Новый мир. Книга 1: Начало. Часть первая (СИ) - Забудский Владимир. Страница 6
— Маргарита Петровна нам сегодня как раз рассказывала о конце Старого мира и о темных временах, — вспомнил я. — Мы с ребятами потом еще спорили о том, что она сказала: о доброте, ненависти и других вещах. А я с тех пор не могу выбросить это из головы и все представляю себе, как оно было тогда…

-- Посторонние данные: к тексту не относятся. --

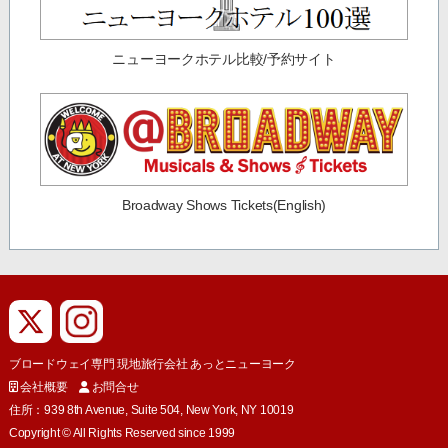
ニューヨークホテル比較/予約サイト
Broadway Shows Tickets(English)
ブロードウェイ専門 現地旅行会社 あっとニューヨーク
会社概要
お問合せ
住所：939 8th Avenue, Suite 504, New York, NY 10019
Copyright © All Rights Reserved since 1999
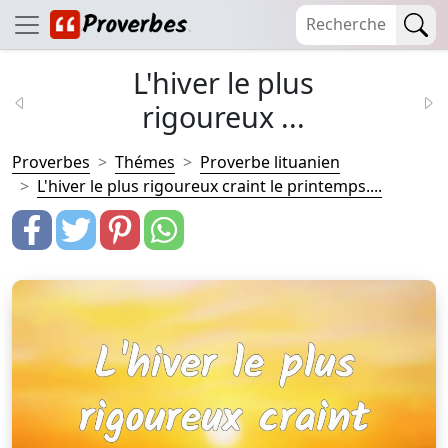
L'hiver le plus
rigoureux ...
Proverbes
Thémes
Proverbe lituanien
L'hiver le plus rigoureux craint le printemps....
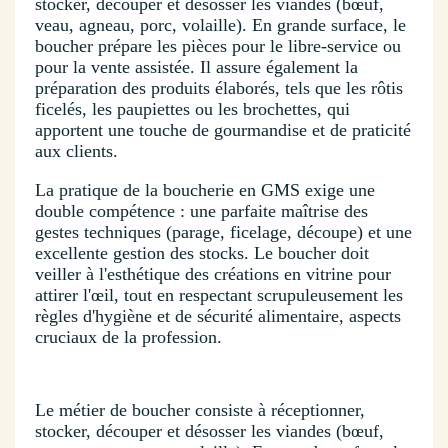
stocker, découper et désosser les viandes (bœuf,
veau, agneau, porc, volaille). En grande surface, le
boucher prépare les pièces pour le libre-service ou
pour la vente assistée. Il assure également la
préparation des produits élaborés, tels que les rôtis
ficelés, les paupiettes ou les brochettes, qui
apportent une touche de gourmandise et de praticité
aux clients.
La pratique de la boucherie en GMS exige une
double compétence : une parfaite maîtrise des
gestes techniques (parage, ficelage, découpe) et une
excellente gestion des stocks. Le boucher doit
veiller à l'esthétique des créations en vitrine pour
attirer l'œil, tout en respectant scrupuleusement les
règles d'hygiène et de sécurité alimentaire, aspects
cruciaux de la profession.
Le métier de boucher consiste à réceptionner,
stocker, découper et désosser les viandes (bœuf,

— Хм, а я сразу заметил, что ты сегодня как будто пригруженный чем-то. Подумал, девки обижают, — учитель оскалился своей доброй, но несколько пугающей улыбкой.
Физрук вздохнул, улыбка исчезла, на лбу залегли морщины и по лицу его будто пробежала черная тень. Такое бывало со многими взрослыми, когда им приходилось вспоминать о темных временах. Мама говорит, что это называется «посттравматический синдром» и что он в той или иной степени проявляется у всех людей ее поколения.
— Я тебе скажу так, браток, — произнес он. — Это было испытание. Такой себе экзамен, устроенный всему человечеству и каждому человеку отдельно. Только вот не все поняли, какая цель экзамена. Многие восприняли его просто как тест на индивидуальное выживание. Я тоже вначале был таким. Цеплялся за жизнь как зверь, не щадя ни себя, ни других. А вот папаня твой сразу все смекнул как надо. Он знал, что дело не в сохранении своего тела. Штука в том, чтобы сохранить душу, отстоять свое право называться «человеком». Эх, ты, наверное, еще слишком мал, чтобы понять, о чем я говорю…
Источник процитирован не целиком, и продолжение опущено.